While I am in agreement with Arne, I don’t believe that bone on bone alignment is all there is.  Do work on bone on bone alignment until you feel you have gotten all the help from bones that you’re going to get.  However, it is impossible to achieve a physical alignment where your bones are totally supporting the weight of the bow, because of the angle between the arrow and your bow arm at full draw.  In order to have complete bone on bone alignment, that angle would have to be reduced to zero.

So that leaves us with strength.  Strength is also important in achieving accuracy in archery.  I’ve spent quite a bit of time with Rick, and can tell you that he spent a lot of time in the gym in his prime, and his arms would have been the envy of many Olympic weightlifters.  His way of teaching good alignment is very similar to Terry’s form clock, which you might like to review.

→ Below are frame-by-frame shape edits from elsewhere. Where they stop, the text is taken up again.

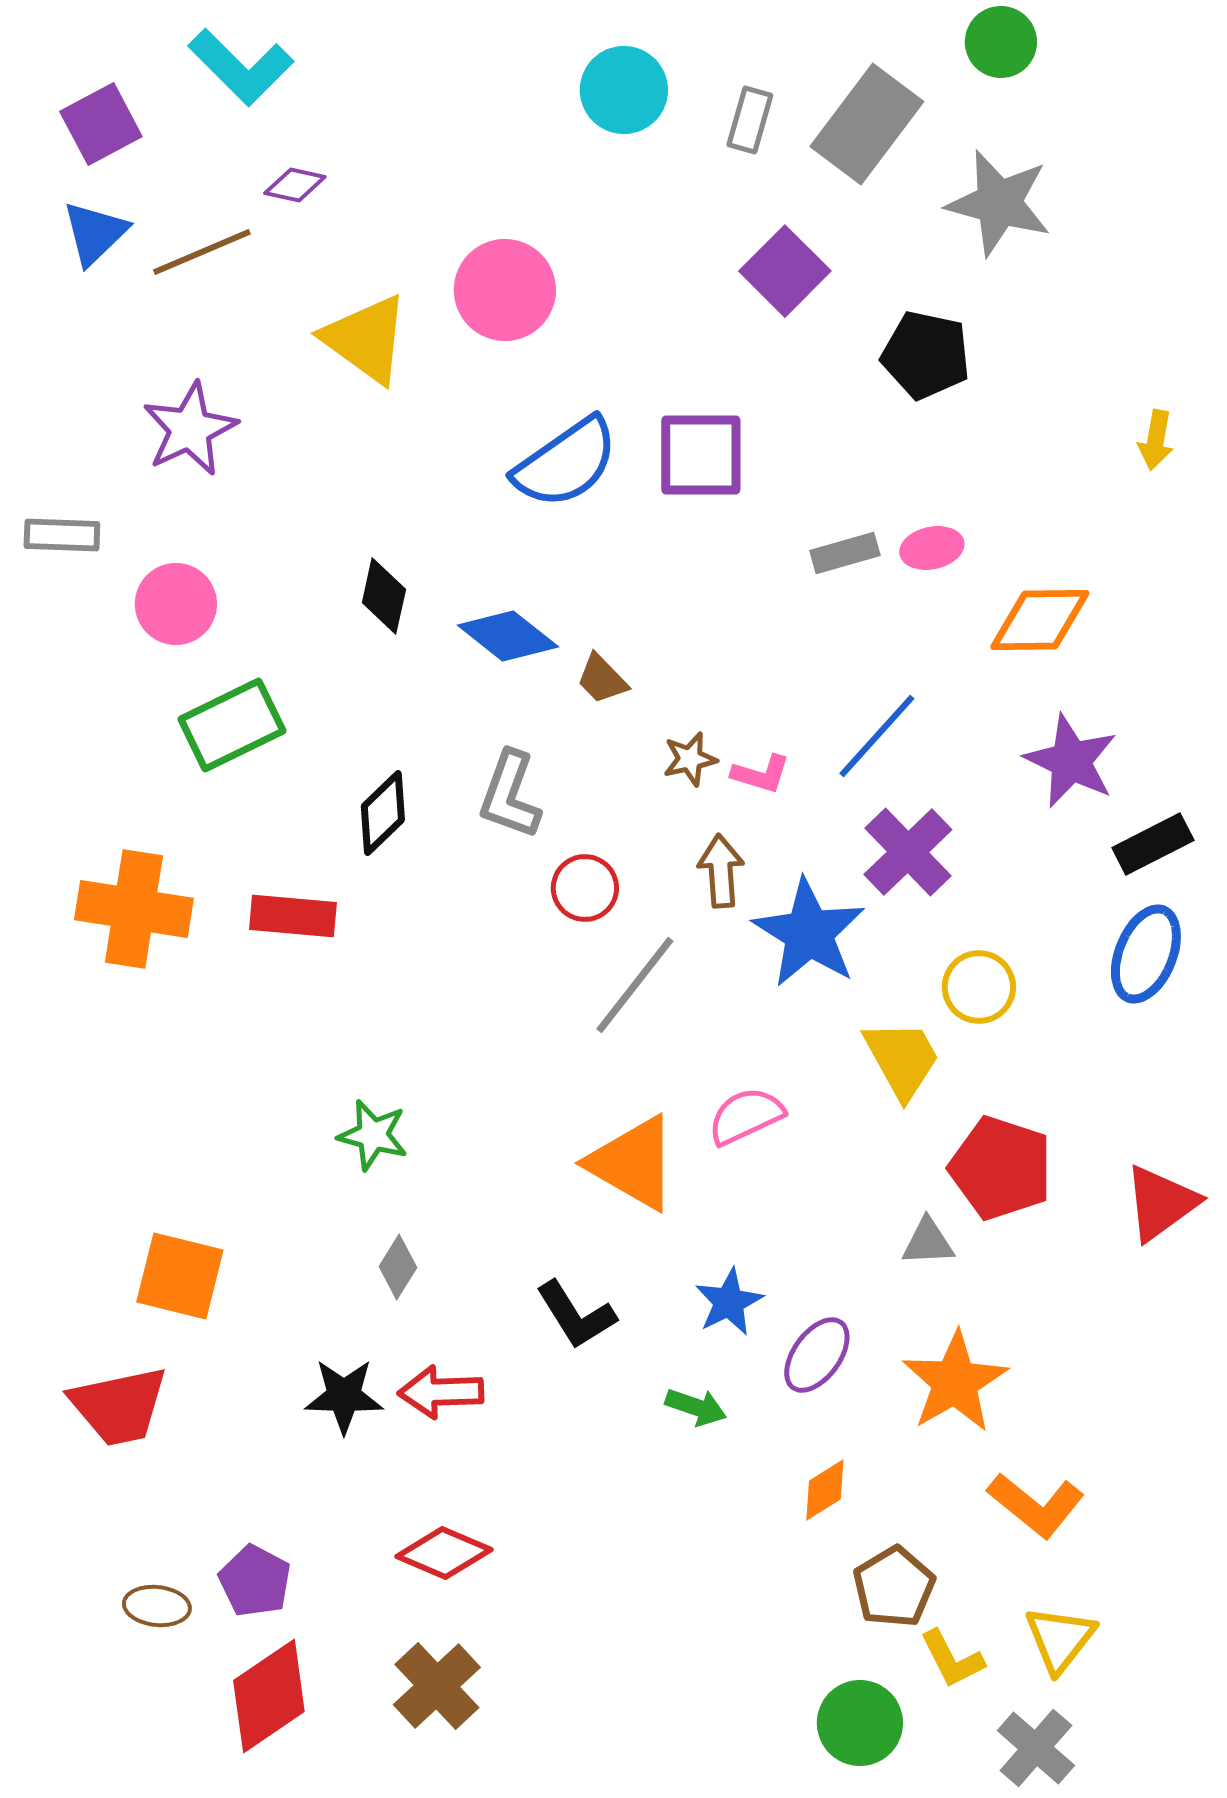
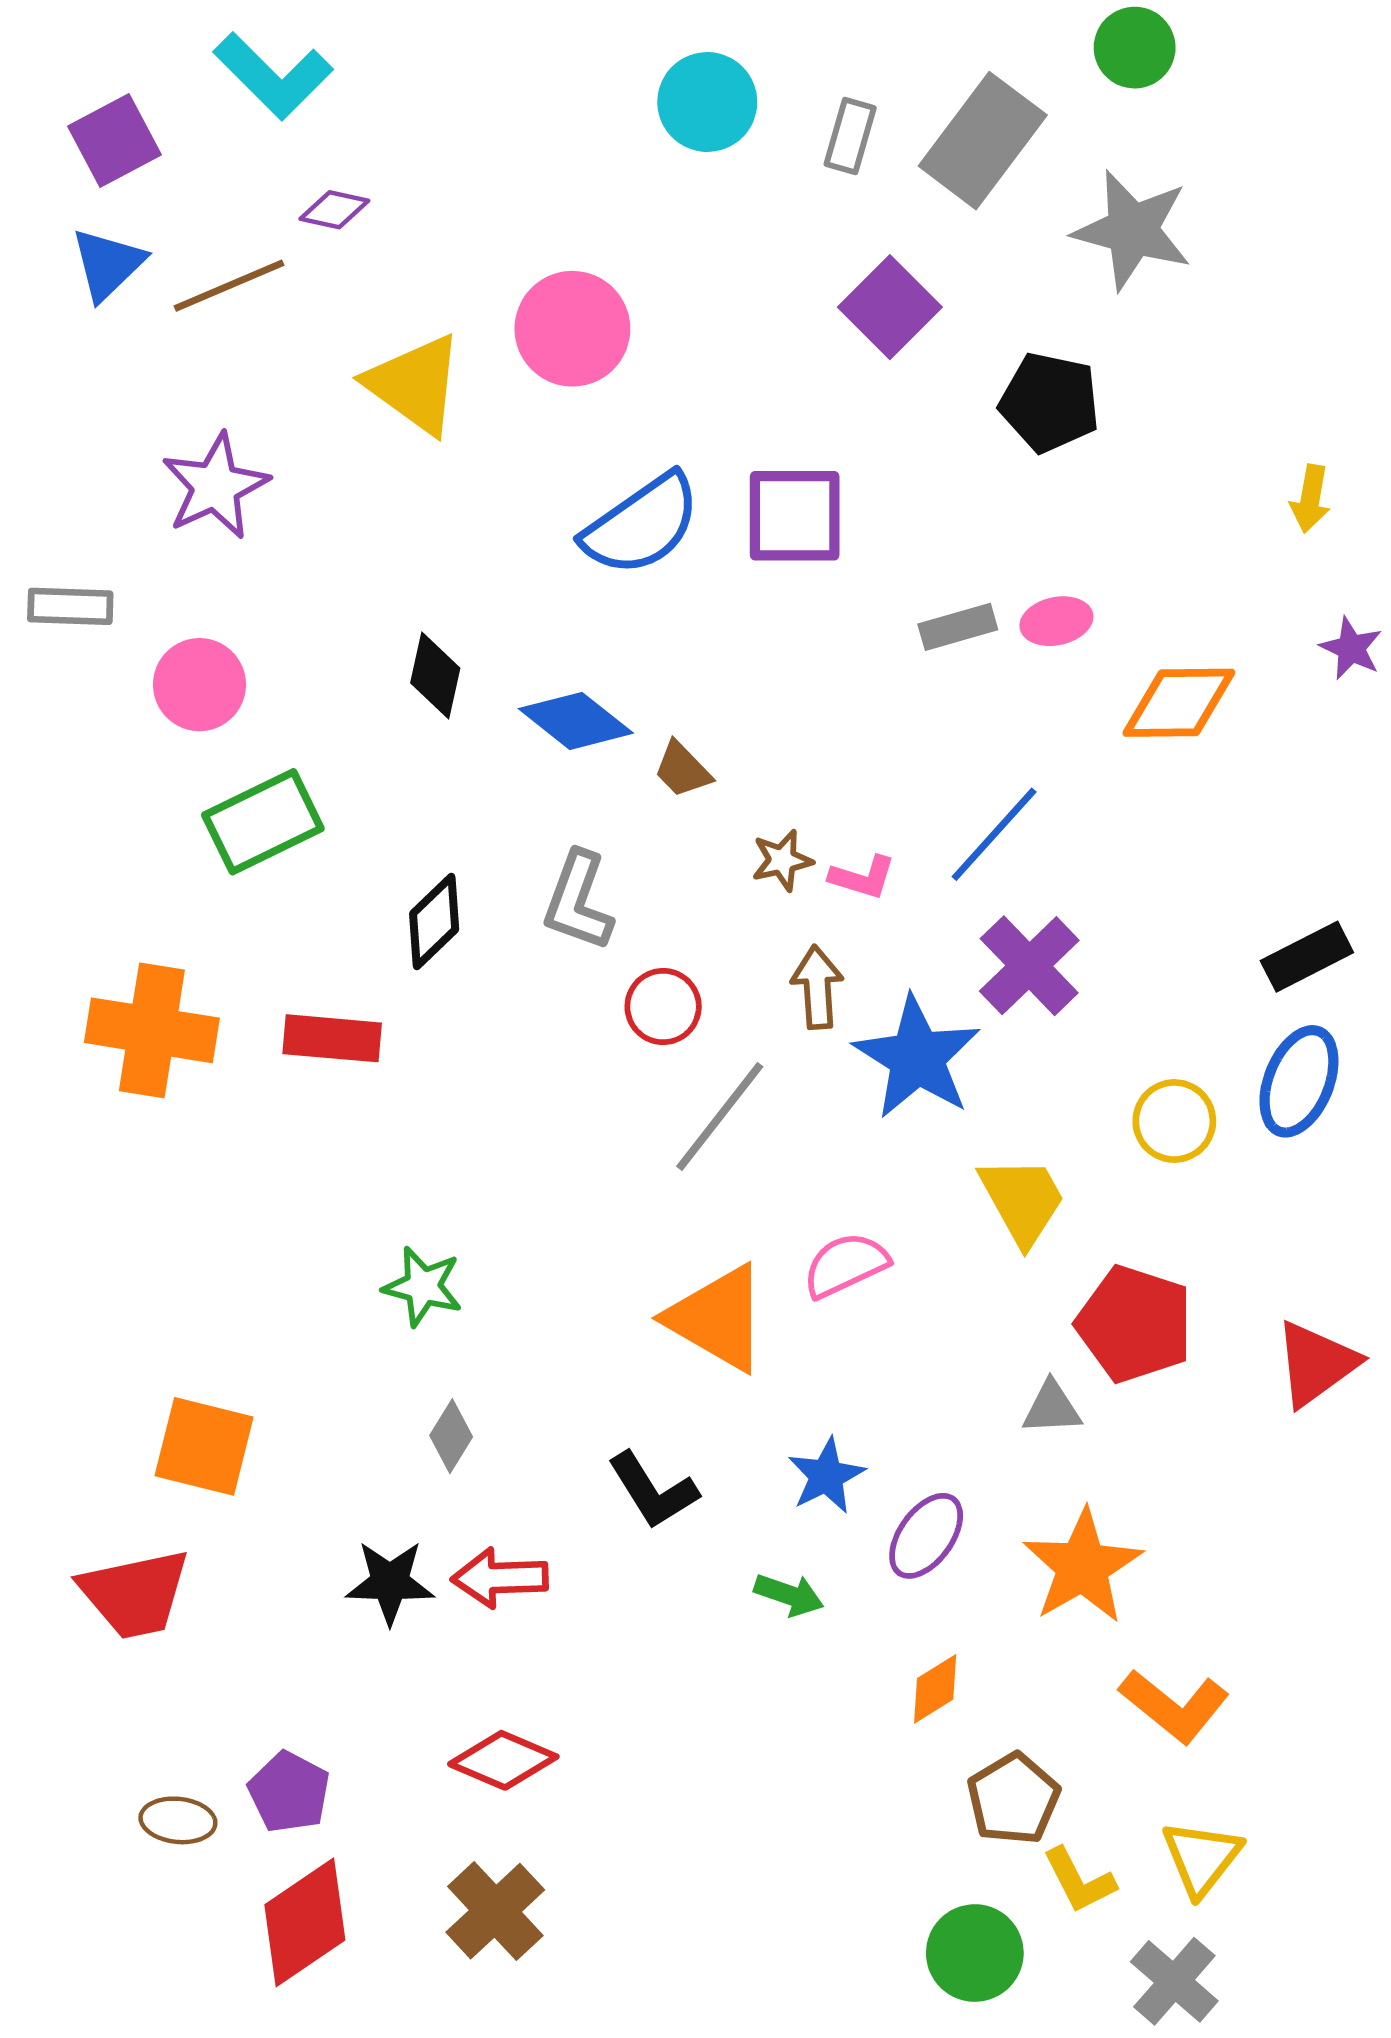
purple star: (1071, 761) -> (1351, 648), moved, size x0.6
yellow circle: (979, 987) -> (1174, 1121), moved

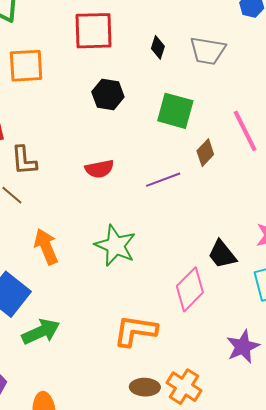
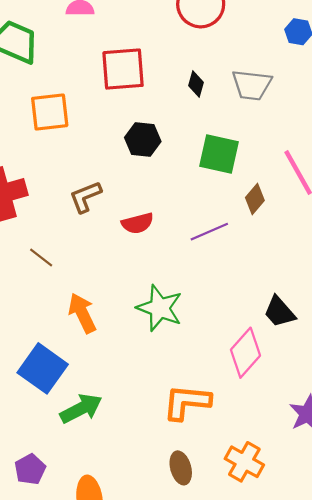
brown L-shape: (24, 161) -> (85, 197), moved, turned 76
brown ellipse: (145, 387) -> (181, 468), moved, turned 76

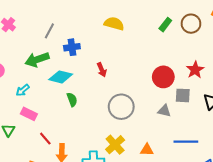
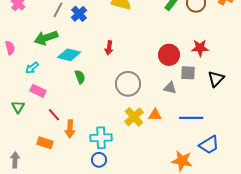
blue cross: (72, 47) -> (79, 14), moved, turned -35
red arrow: (102, 70) -> (109, 48), turned 32
red star: (195, 70) -> (200, 48), turned 30
yellow cross: (115, 145) -> (134, 117), moved
orange triangle: (147, 150) -> (155, 115), moved

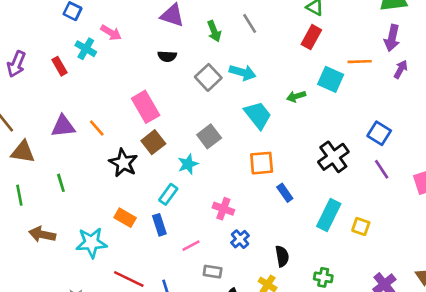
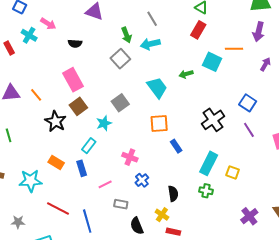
green arrow: (214, 31) -> (126, 35), moved
black semicircle: (167, 56) -> (75, 43), moved
purple arrow: (401, 69) -> (265, 64), moved
cyan arrow: (243, 72) -> (150, 44), moved, turned 150
green cross: (323, 277) -> (206, 191), moved

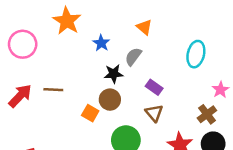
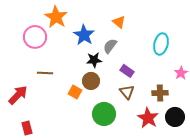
blue star: (101, 43) -> (84, 35), size x1.5
pink circle: (23, 44) -> (35, 37), moved
red arrow: (20, 96) -> (18, 95), moved
brown cross: (207, 114) -> (160, 93), moved, turned 35

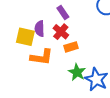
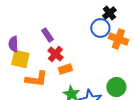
purple rectangle: (63, 12) -> (47, 35), moved
purple semicircle: (40, 29) -> (13, 44), moved

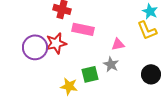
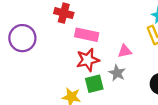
red star: (56, 43) -> (88, 60), moved
purple circle: (35, 47) -> (22, 38), moved

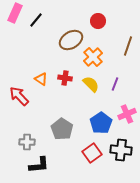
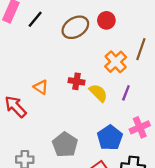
brown ellipse: (71, 40) -> (75, 27), moved
orange cross: (93, 57) -> (116, 62), moved
red cross: (65, 78) -> (76, 81), moved

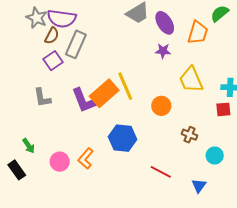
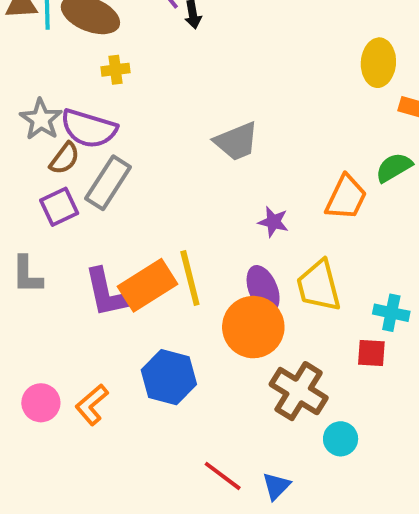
purple ellipse: (165, 23) -> (263, 289), moved
orange circle: (161, 106) -> (253, 327), size x1.6
brown cross: (189, 135) -> (299, 391), size x1.8
red line: (161, 172) -> (223, 476), moved
blue triangle: (199, 186) -> (276, 486), moved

I also use the 2 second hold, and was not as steady as I needed to be at first.  Most important in solving this problem is developing good bone on bone alignment.  Second most important is just shooting a lot and not cheating on the 2 second hold, even if you think you are more accurate with a shorter hold.  Usually when we change anything, we will be worse for a while until we become comfortable with whatever it is we have changed.  Third, build up your strength.  I’m not crazy about spending a lot of time in the gym (it gets annoying after a while fighting off all the girls who want to admire my body) so I practice holding for extended periods of time every day.  My routine is to hold for 20 seconds, 5 reps.  I built up to this over about 6 weeks before I could comfortably do this with my regular bow.  If you don’t have any lighter weight bows to start with, use exercise bands, etc.